E com um gesto convoca um anjo servidor
que corre diligente e leva para o pasto
os cavalos marejados de suor”.


MÁRIO JORGE BECHEPECHE é professor e médico

4 comentários:

Mara Narciso disse...

Achei as explicações muito técnicas com linguagem empolada e quase inacessível. Ainda bem que surge de quando em vez os escritos do nosso poeta para tornar mais leve o texto.

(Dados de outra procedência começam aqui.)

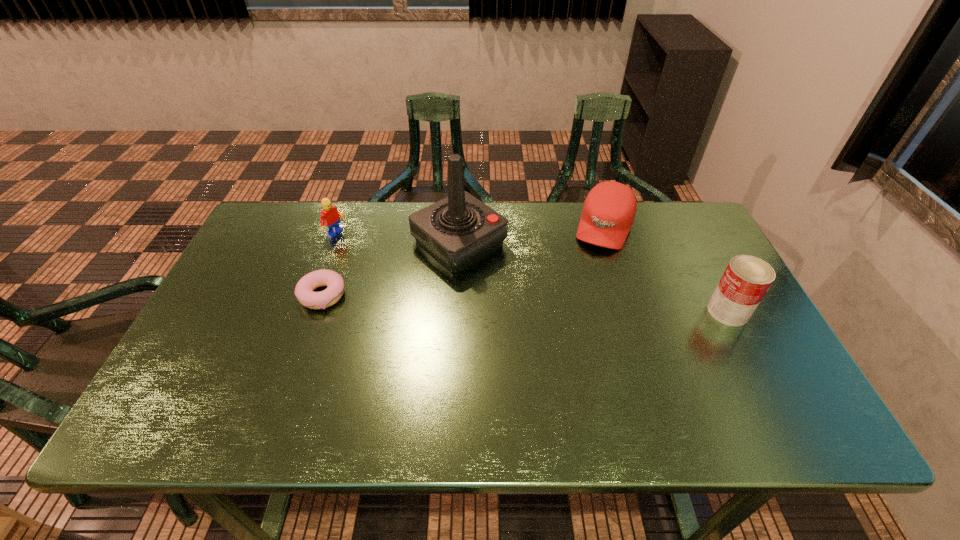 I want to click on vacant region located 0.190m on the front-facing side of the cap, so tap(583, 294).

The height and width of the screenshot is (540, 960). Identify the location of vacant area situated 0.160m on the front-facing side of the joystick. (531, 299).

In order to click on vacant space located 0.110m on the front-facing side of the joystick in this screenshot , I will do `click(517, 289)`.

Locate an element on the screen. The image size is (960, 540). free space located 0.070m on the front-facing side of the joystick is located at coordinates (508, 281).

Find the location of a particular element. vacant point located on the front-facing side of the Lego is located at coordinates (420, 279).

The image size is (960, 540). I want to click on blank space located 0.390m on the front-facing side of the Lego, so (445, 293).

The width and height of the screenshot is (960, 540). Find the location of `free location located on the front-facing side of the Lego`. free location located on the front-facing side of the Lego is located at coordinates (380, 259).

What are the coordinates of `cap located at the far edge` in the screenshot? It's located at (608, 213).

Identify the location of joystick that is at the far edge. (458, 230).

The height and width of the screenshot is (540, 960). Find the location of `Lego at the far edge`. Lego at the far edge is located at coordinates (330, 217).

Entendo que há rasgados elogios, mas a maneira de escrever intimida maiores comentários.

Mara Narciso

Anônimo disse...

Mário George Bechepeche é medico? A cultura literária dele é muito maior e mais precisa que a maioria dos proxenetas com doutorado em letras que conhecemos com sua escrita de bula de remédio que nada diz. Luiz de Aquino depois dessa analise demonstra a sua validade sempre presente como escritor que muito nos honra tê-lo como amigo.
Eu mesmo

Anônimo disse...

Carissimo Luiz..

Os comentarios do Dr. Mario, mostram grande conhecimento literario , e a analise que faz de suas obras ,vem de pronto confirmar voce no rol de escritores de grande peso.Alias, Luiz,quero deixar registrado o quanto admiro seu trabalho , que realmente eh de valor . Quanto ao dr mario, pra quem nao sabe, eh um grande medico, por quem tive a sorte de ser atendida e ver resolvido meu problema de saude. Ele trabalhava la no Hospital de Medicina Natural, ( la na BR.)Tambem tive o prazer de te-lo como colega no curso de Frances que fizemos la na Allianca Francesa. E uma figura culta, simples e de otima convivencia. Brilhante critica e uma licao pra nos pobres mortais.

Madalena Barranco disse...

Querido Luiz, acredito que sair numa reportagem é algo muito bom. E seu trabalho merece ser divulgado! No entanto, em minha humilde opinião, acho que sua forma de poetar (pelo que conheço de seu blog) é bem mais sentimental e romântica do que a opinião do jornalista, com todo o respeito. A imagem que eu tenho de Luiz de Aquino cronista e poeta é de alguém que fala o que é necessário sem enrolar e que faz poesia com a sabedoria de quem viveu com sentimento. Beijos, com carinho.